▸ **Task instructions**: Omit all pictures, then print the entries exactly.

▸ **Data under study**:
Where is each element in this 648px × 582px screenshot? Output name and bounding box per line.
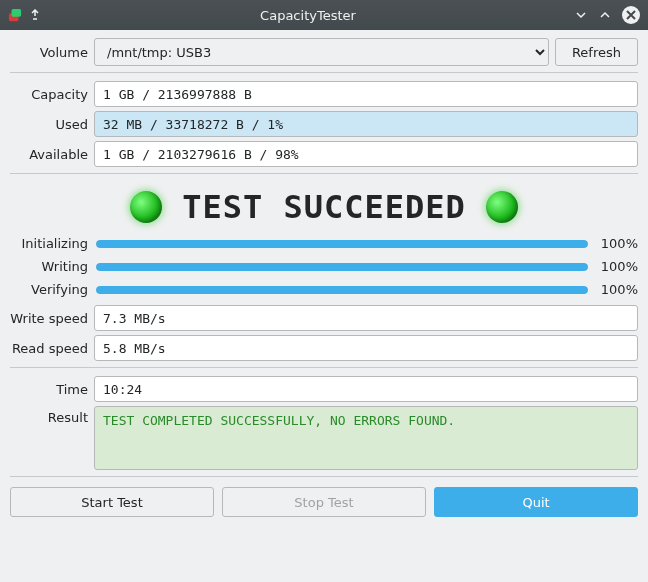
result-label: Result — [10, 406, 88, 425]
writing-label: Writing — [10, 259, 88, 274]
volume-label: Volume — [10, 45, 88, 60]
status-led-right — [486, 191, 518, 223]
window-title: CapacityTester — [50, 8, 566, 23]
pin-icon[interactable] — [28, 8, 42, 22]
capacity-label: Capacity — [10, 87, 88, 102]
used-label: Used — [10, 117, 88, 132]
read-speed-value: 5.8 MB/s — [94, 335, 638, 361]
result-value: TEST COMPLETED SUCCESSFULLY, NO ERRORS F… — [94, 406, 638, 470]
time-value: 10:24 — [94, 376, 638, 402]
separator — [10, 476, 638, 477]
separator — [10, 72, 638, 73]
available-label: Available — [10, 147, 88, 162]
available-value: 1 GB / 2103279616 B / 98% — [94, 141, 638, 167]
read-speed-label: Read speed — [10, 341, 88, 356]
start-test-button[interactable]: Start Test — [10, 487, 214, 517]
initializing-progress — [96, 240, 588, 248]
separator — [10, 173, 638, 174]
initializing-pct: 100% — [596, 236, 638, 251]
svg-rect-1 — [12, 9, 22, 17]
main-content: Volume /mnt/tmp: USB3 Refresh Capacity 1… — [0, 30, 648, 527]
app-icon — [8, 8, 22, 22]
stop-test-button: Stop Test — [222, 487, 426, 517]
write-speed-label: Write speed — [10, 311, 88, 326]
maximize-icon[interactable] — [598, 8, 612, 22]
status-row: TEST SUCCEEDED — [10, 182, 638, 236]
quit-button[interactable]: Quit — [434, 487, 638, 517]
verifying-pct: 100% — [596, 282, 638, 297]
separator — [10, 367, 638, 368]
verifying-label: Verifying — [10, 282, 88, 297]
write-speed-value: 7.3 MB/s — [94, 305, 638, 331]
minimize-icon[interactable] — [574, 8, 588, 22]
verifying-progress — [96, 286, 588, 294]
used-value: 32 MB / 33718272 B / 1% — [94, 111, 638, 137]
close-button[interactable] — [622, 6, 640, 24]
titlebar: CapacityTester — [0, 0, 648, 30]
writing-progress — [96, 263, 588, 271]
status-led-left — [130, 191, 162, 223]
initializing-label: Initializing — [10, 236, 88, 251]
time-label: Time — [10, 382, 88, 397]
status-text: TEST SUCCEEDED — [182, 188, 466, 226]
volume-select[interactable]: /mnt/tmp: USB3 — [94, 38, 549, 66]
writing-pct: 100% — [596, 259, 638, 274]
refresh-button[interactable]: Refresh — [555, 38, 638, 66]
capacity-value: 1 GB / 2136997888 B — [94, 81, 638, 107]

▸ **Written response**:
Where is each element in this 648px × 582px screenshot? Output name and bounding box per line.
result-label: Result — [10, 406, 88, 425]
writing-label: Writing — [10, 259, 88, 274]
volume-label: Volume — [10, 45, 88, 60]
status-led-right — [486, 191, 518, 223]
window-title: CapacityTester — [50, 8, 566, 23]
pin-icon[interactable] — [28, 8, 42, 22]
capacity-label: Capacity — [10, 87, 88, 102]
used-label: Used — [10, 117, 88, 132]
read-speed-value: 5.8 MB/s — [94, 335, 638, 361]
result-value: TEST COMPLETED SUCCESSFULLY, NO ERRORS F… — [94, 406, 638, 470]
time-value: 10:24 — [94, 376, 638, 402]
separator — [10, 476, 638, 477]
separator — [10, 72, 638, 73]
available-label: Available — [10, 147, 88, 162]
available-value: 1 GB / 2103279616 B / 98% — [94, 141, 638, 167]
read-speed-label: Read speed — [10, 341, 88, 356]
start-test-button[interactable]: Start Test — [10, 487, 214, 517]
initializing-progress — [96, 240, 588, 248]
separator — [10, 173, 638, 174]
initializing-pct: 100% — [596, 236, 638, 251]
svg-rect-1 — [12, 9, 22, 17]
main-content: Volume /mnt/tmp: USB3 Refresh Capacity 1… — [0, 30, 648, 527]
app-icon — [8, 8, 22, 22]
stop-test-button: Stop Test — [222, 487, 426, 517]
write-speed-label: Write speed — [10, 311, 88, 326]
maximize-icon[interactable] — [598, 8, 612, 22]
status-row: TEST SUCCEEDED — [10, 182, 638, 236]
quit-button[interactable]: Quit — [434, 487, 638, 517]
verifying-pct: 100% — [596, 282, 638, 297]
separator — [10, 367, 638, 368]
verifying-label: Verifying — [10, 282, 88, 297]
write-speed-value: 7.3 MB/s — [94, 305, 638, 331]
minimize-icon[interactable] — [574, 8, 588, 22]
verifying-progress — [96, 286, 588, 294]
used-value: 32 MB / 33718272 B / 1% — [94, 111, 638, 137]
close-button[interactable] — [622, 6, 640, 24]
titlebar: CapacityTester — [0, 0, 648, 30]
writing-progress — [96, 263, 588, 271]
status-led-left — [130, 191, 162, 223]
initializing-label: Initializing — [10, 236, 88, 251]
time-label: Time — [10, 382, 88, 397]
status-text: TEST SUCCEEDED — [182, 188, 466, 226]
volume-select[interactable]: /mnt/tmp: USB3 — [94, 38, 549, 66]
writing-pct: 100% — [596, 259, 638, 274]
refresh-button[interactable]: Refresh — [555, 38, 638, 66]
capacity-value: 1 GB / 2136997888 B — [94, 81, 638, 107]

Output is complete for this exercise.